2006-03-03 Thread Javier Fernández-Sanguino Peña
On Fri, Mar 03, 2006 at 06:47:34PM +0100, Loïc Minier wrote:
 Hi,
 
 On Fri, Mar 03, 2006, Henrique de Moraes Holschuh wrote:
  Inside the network?  Most managed networks have filtering at the borders, at
  key router nodes, and if it has a more advanced distributed-firewall
  mentality, on the all of the important boxes themselves (but that usually
  doesn't reach the workstations).
 
  I thought security people would recommend havin a per-port ACL for
  allowed traffic, and port visibility set to limit the view to only the
  router when not otherwise required.

I don't think you have seen many corporate (i.e. hundreds of nodes) networks.
I've seen a few, and, from my limited experience:

a) people in charge of switches do not belong to the IT security department
   (there's a whole communications department for level 2 and even inter
   network routing)

b) it is not possible to set per-port ACLs for traffic since services are not 
   completely defined (are you sure that the people in management don't have
   to access the file servers at engineering?) and there's just too many
   end nodes (with new ones being introduced and old ones removed from the
   network continously)

c) there are multiple routing entities in the network (not just the border
   router) due to having multiple interconnected LANs (some really nasty and
   *big* networks are a single LAN, but that's difficult to handle).

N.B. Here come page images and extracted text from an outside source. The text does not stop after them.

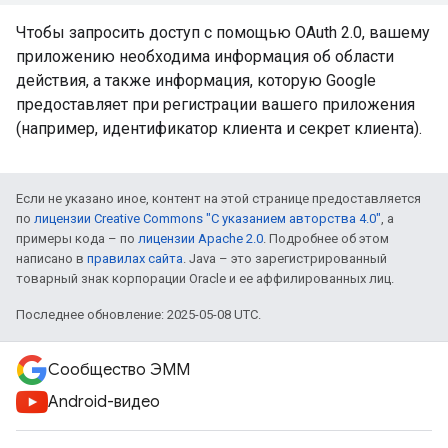
Чтобы запросить доступ с помощью OAuth 2.0, вашему
приложению необходима информация об области
действия, а также информация, которую Google
предоставляет при регистрации вашего приложения
(например, идентификатор клиента и секрет клиента).
Если не указано иное, контент на этой странице предоставляется
по
лицензии Creative Commons "С указанием авторства 4.0"
, а
примеры кода – по
лицензии Apache 2.0
. Подробнее об этом
написано в
правилах сайта
. Java – это зарегистрированный
товарный знак корпорации Oracle и ее аффилированных лиц.
Последнее обновление: 2025-05-08 UTC.
Сообщество ЭММ
Android-видео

So the
   needed visibility for a host is more than just a single router.

d) ACLs in core routers (think Cisco Catalyst) only buy you so much
   security-wise (it might prevent IP spoofing but they are not, after all, 
   stateful filters) and has performance considerations (specially if you
   are running Gigabit)

So even if the security people as you so put it, would recommend per-port
ACL allowed traffic they would (and do) get shunned by other IT departments.
At most, IT security can get a bridge firewall [1] setup between sensible
networks to isolate and try to control traffic between them. 

  I completely agree that it's quite common to have the network filtered
  at its borders, and that's usually considered some internal trusted
  network.

With people bringing laptops (and all kind of devices) from the outside of
the network, unprotected/uncontrolled WiFi access points, etc. there is no
such thing as an internal trusted network.

Regards

Javier

[1] Some call it IPS, but then again, that's were the hype now is... or
was... you never now.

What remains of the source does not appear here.